_YOUR TASK_
Below is a listing. Set down exactly the lines from the one containing "und Ermittlungen" through the one containing "İnsan Haklarının Hakkettiği", both ends included, and leave out the rest.

_THE DATA_

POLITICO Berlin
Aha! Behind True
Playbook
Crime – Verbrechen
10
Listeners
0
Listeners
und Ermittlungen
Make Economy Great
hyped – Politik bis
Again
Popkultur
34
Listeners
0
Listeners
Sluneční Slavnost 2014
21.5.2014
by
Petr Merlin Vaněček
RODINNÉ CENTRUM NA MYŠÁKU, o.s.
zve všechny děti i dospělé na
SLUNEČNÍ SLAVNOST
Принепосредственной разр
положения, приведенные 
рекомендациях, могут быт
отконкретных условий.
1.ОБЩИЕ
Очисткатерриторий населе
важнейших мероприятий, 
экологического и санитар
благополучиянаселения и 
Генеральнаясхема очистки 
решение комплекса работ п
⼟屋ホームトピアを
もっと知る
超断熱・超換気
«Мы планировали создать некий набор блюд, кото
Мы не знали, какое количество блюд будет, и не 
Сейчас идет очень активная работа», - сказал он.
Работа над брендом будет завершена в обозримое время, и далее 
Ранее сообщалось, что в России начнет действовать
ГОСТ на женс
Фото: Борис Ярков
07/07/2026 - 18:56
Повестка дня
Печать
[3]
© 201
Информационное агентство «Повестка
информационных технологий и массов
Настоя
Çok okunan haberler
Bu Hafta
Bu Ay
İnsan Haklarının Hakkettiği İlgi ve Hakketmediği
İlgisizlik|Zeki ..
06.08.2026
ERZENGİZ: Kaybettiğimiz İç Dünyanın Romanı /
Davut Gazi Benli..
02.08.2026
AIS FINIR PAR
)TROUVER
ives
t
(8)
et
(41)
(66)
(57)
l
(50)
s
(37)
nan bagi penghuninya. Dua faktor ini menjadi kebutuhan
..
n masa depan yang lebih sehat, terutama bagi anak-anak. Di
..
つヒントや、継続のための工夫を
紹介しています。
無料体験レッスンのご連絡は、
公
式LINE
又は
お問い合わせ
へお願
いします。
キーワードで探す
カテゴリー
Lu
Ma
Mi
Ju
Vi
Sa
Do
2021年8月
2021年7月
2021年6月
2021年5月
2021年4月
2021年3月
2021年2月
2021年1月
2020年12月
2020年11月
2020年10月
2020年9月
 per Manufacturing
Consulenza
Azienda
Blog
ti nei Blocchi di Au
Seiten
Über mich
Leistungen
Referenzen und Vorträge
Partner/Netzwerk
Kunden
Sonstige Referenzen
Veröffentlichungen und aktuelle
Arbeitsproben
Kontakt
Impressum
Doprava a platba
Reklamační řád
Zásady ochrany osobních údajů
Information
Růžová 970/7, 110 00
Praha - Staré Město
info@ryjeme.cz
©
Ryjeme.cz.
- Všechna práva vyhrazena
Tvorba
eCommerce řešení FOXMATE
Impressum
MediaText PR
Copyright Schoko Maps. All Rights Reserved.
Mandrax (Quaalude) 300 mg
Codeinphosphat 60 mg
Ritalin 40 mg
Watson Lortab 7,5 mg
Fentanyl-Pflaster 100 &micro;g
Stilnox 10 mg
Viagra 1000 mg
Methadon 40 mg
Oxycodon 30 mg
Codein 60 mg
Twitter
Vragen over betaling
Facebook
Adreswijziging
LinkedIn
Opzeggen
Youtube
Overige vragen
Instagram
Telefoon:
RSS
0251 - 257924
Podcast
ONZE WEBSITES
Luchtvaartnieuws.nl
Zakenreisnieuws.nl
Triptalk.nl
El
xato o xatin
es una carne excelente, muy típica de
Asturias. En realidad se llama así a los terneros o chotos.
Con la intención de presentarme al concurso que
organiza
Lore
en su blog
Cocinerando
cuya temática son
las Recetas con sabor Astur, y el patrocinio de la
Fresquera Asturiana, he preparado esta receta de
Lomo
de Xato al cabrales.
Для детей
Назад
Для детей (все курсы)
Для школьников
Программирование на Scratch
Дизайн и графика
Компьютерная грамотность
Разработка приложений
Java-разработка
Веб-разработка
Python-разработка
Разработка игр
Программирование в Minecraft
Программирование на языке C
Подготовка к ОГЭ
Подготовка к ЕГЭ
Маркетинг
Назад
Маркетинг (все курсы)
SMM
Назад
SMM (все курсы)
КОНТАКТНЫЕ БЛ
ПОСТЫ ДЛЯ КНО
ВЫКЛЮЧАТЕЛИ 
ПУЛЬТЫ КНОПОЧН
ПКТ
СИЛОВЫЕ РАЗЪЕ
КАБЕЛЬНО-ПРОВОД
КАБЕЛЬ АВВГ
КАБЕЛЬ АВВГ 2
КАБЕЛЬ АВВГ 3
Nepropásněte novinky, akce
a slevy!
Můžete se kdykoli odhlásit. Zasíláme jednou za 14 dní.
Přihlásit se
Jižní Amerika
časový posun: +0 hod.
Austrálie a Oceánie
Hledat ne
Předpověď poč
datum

_ANSWER AREA_
und Ermittlungen
Make Economy Great
hyped – Politik bis
Again
Popkultur
34
Listeners
0
Listeners
Sluneční Slavnost 2014
21.5.2014
by
Petr Merlin Vaněček
RODINNÉ CENTRUM NA MYŠÁKU, o.s.
zve všechny děti i dospělé na
SLUNEČNÍ SLAVNOST
Принепосредственной разр
положения, приведенные 
рекомендациях, могут быт
отконкретных условий.
1.ОБЩИЕ
Очисткатерриторий населе
важнейших мероприятий, 
экологического и санитар
благополучиянаселения и 
Генеральнаясхема очистки 
решение комплекса работ п
⼟屋ホームトピアを
もっと知る
超断熱・超換気
«Мы планировали создать некий набор блюд, кото
Мы не знали, какое количество блюд будет, и не 
Сейчас идет очень активная работа», - сказал он.
Работа над брендом будет завершена в обозримое время, и далее 
Ранее сообщалось, что в России начнет действовать
ГОСТ на женс
Фото: Борис Ярков
07/07/2026 - 18:56
Повестка дня
Печать
[3]
© 201
Информационное агентство «Повестка
информационных технологий и массов
Настоя
Çok okunan haberler
Bu Hafta
Bu Ay
İnsan Haklarının Hakkettiği İlgi ve Hakketmediği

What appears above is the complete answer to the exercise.